LocalBlox, a data firm that bills itself as "a powerful, scalable and distributed data acquisition platform" is the latest company to mistakenly leave data out in the open on a publicly accessible Amazon Web Services (AWS) S3 bucket.
The company, based in Bellevue, Wash. left a slew of data online; 48 million records containing information on tens of millions of individuals including names, addresses, and dates of birth. The dataset also included data apparently scraped from Twitter handles, along with LinkedIn and Facebook profiles. Data from Zillow, a popular real estate site, has also been scraped and composited into the dataset.
The company was notified of the unsecured bucket by researchers with UpGuard, a Mountain View firm that's had a knack for uncovering data sets like this as of late. The firm notified LocalBlox on February 28 and the bucket was secured later that day, UpGuard said Wednesday.
The bucket contained a single 151.3 GB compressed file that decompressed to a 1.2 terabyte Newline Delimited JSON file. According to researchers, who combed through the dataset when they first came across it in a subdomain, “lbdumps,” on February 8, each record is in JSON format.
Blog Post The Data Breach (Amazon) Bucket List |
Also of interest are source fields that appear to be scraped from other data sources.
"Some are fairly unambiguous, pointing to aggregated content, purchased marketing databases, or even information caches sold by payday loan operators to businesses seeking marketing data," researchers with the firm wrote.
Like many caches of data left unsecured in a S3 bucket, anyone could have accessed and downloaded the files without a password.
News of the leak comes almost a month to the day after it was revealed upstart voter-profiling company Cambridge Analytica had mined the private data of 87 million Facebook users, most of them from the U.S., without their permission.

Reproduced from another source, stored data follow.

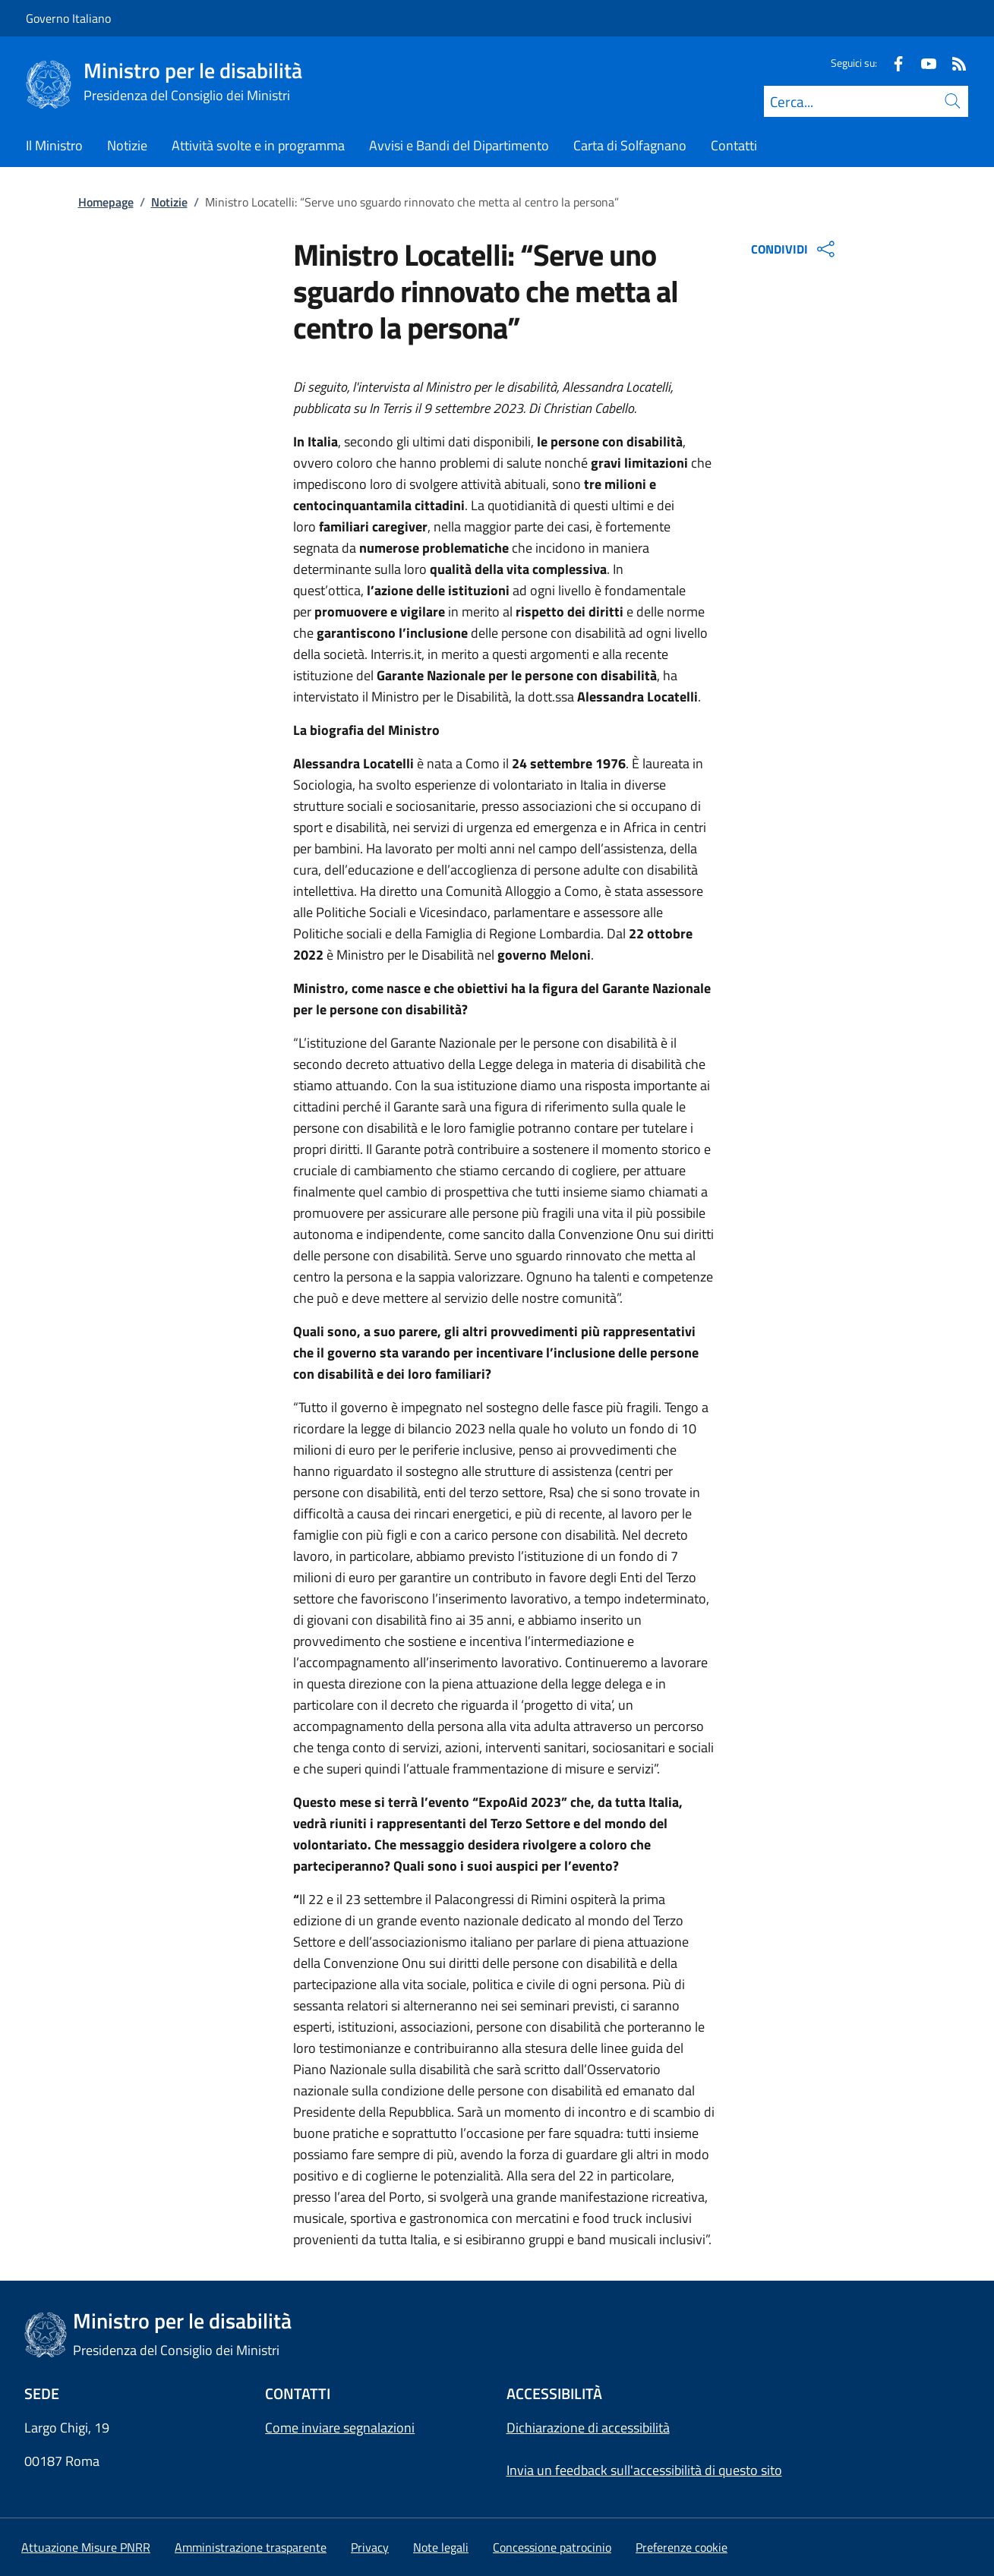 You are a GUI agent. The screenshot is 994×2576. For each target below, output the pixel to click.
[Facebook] (892, 62)
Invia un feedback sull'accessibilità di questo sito (644, 2470)
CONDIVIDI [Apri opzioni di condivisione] (794, 249)
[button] (681, 2547)
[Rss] (953, 62)
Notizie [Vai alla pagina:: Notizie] (169, 202)
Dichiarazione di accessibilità (588, 2427)
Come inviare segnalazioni (340, 2427)
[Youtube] (922, 62)
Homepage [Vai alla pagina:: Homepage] (106, 202)
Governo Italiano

The data firm gathered the information via a personality quiz app designed by researcher Aleksandr Kogan which leveraged Facebook’s Graph API.

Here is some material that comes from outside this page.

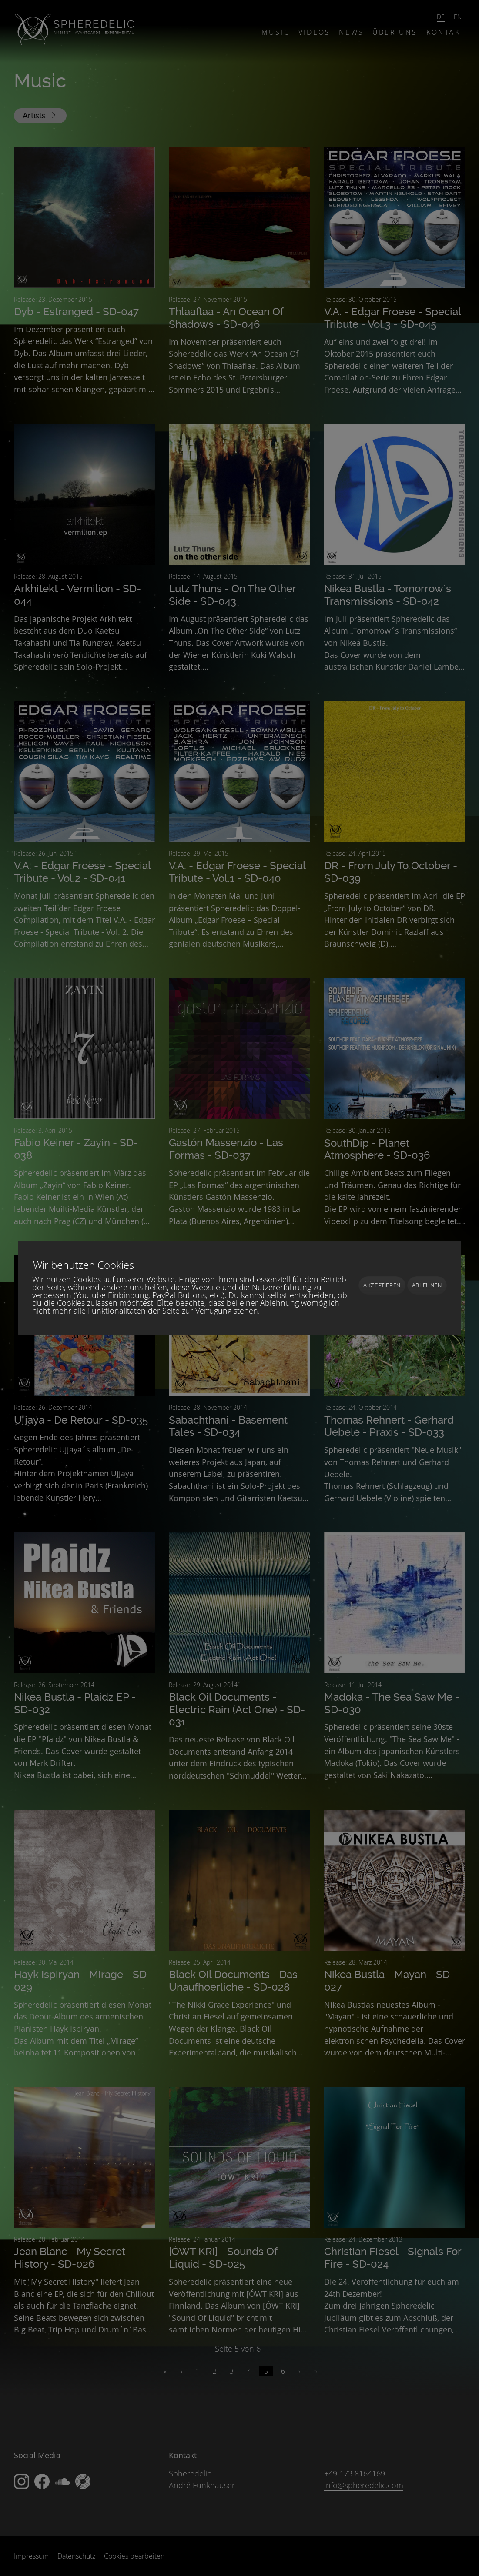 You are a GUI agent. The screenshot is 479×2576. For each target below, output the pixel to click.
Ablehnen (427, 1285)
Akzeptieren (382, 1285)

Judging by the names of some fields in the dataset UpGuard suggests LocalBlox may have scraped data on users from Facebook's HTML, instead of the API.
Regardless it demonstrates how easy it can be - or at least was - for a data analytics firm to harvest data from Facebook. Facebook of course, in wake of the Cambridge Analytica scandal, announced plans to restrict data access on the platform earlier this month. The service has since curbed how its Pages API, Groups API, and Events API, to name a few, function.